• [TASK]: In the listing below, find the line holding "dans le fichier de configura" and the line holding "AllowOverride". Write out those two lines and all lines between, exactly, and nothing more.

• [MATERIAL PROVIDED]:
━━━━━━━━

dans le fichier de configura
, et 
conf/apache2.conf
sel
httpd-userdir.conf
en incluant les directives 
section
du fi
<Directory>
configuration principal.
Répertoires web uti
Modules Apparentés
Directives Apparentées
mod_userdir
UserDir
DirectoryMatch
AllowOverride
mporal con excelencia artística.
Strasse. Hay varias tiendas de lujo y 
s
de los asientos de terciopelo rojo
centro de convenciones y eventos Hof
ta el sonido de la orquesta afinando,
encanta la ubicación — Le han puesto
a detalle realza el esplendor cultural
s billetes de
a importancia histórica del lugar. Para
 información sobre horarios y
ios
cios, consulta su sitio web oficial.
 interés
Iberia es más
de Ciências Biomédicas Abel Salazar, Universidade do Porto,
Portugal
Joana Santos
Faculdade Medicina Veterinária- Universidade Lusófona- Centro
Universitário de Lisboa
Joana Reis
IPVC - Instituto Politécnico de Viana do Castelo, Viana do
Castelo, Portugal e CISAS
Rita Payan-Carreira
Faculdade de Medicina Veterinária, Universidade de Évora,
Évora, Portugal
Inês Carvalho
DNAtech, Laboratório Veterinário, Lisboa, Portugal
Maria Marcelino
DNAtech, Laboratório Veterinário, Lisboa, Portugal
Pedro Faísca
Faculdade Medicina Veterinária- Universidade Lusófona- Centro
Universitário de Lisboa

━━━━━━━━

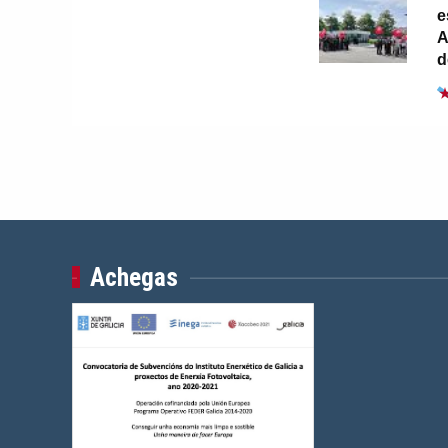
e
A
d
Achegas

━━━━━━━━

• [EXERCISE SOLUTION]:
dans le fichier de configura
, et 
conf/apache2.conf
sel
httpd-userdir.conf
en incluant les directives 
section
du fi
<Directory>
configuration principal.
Répertoires web uti
Modules Apparentés
Directives Apparentées
mod_userdir
UserDir
DirectoryMatch
AllowOverride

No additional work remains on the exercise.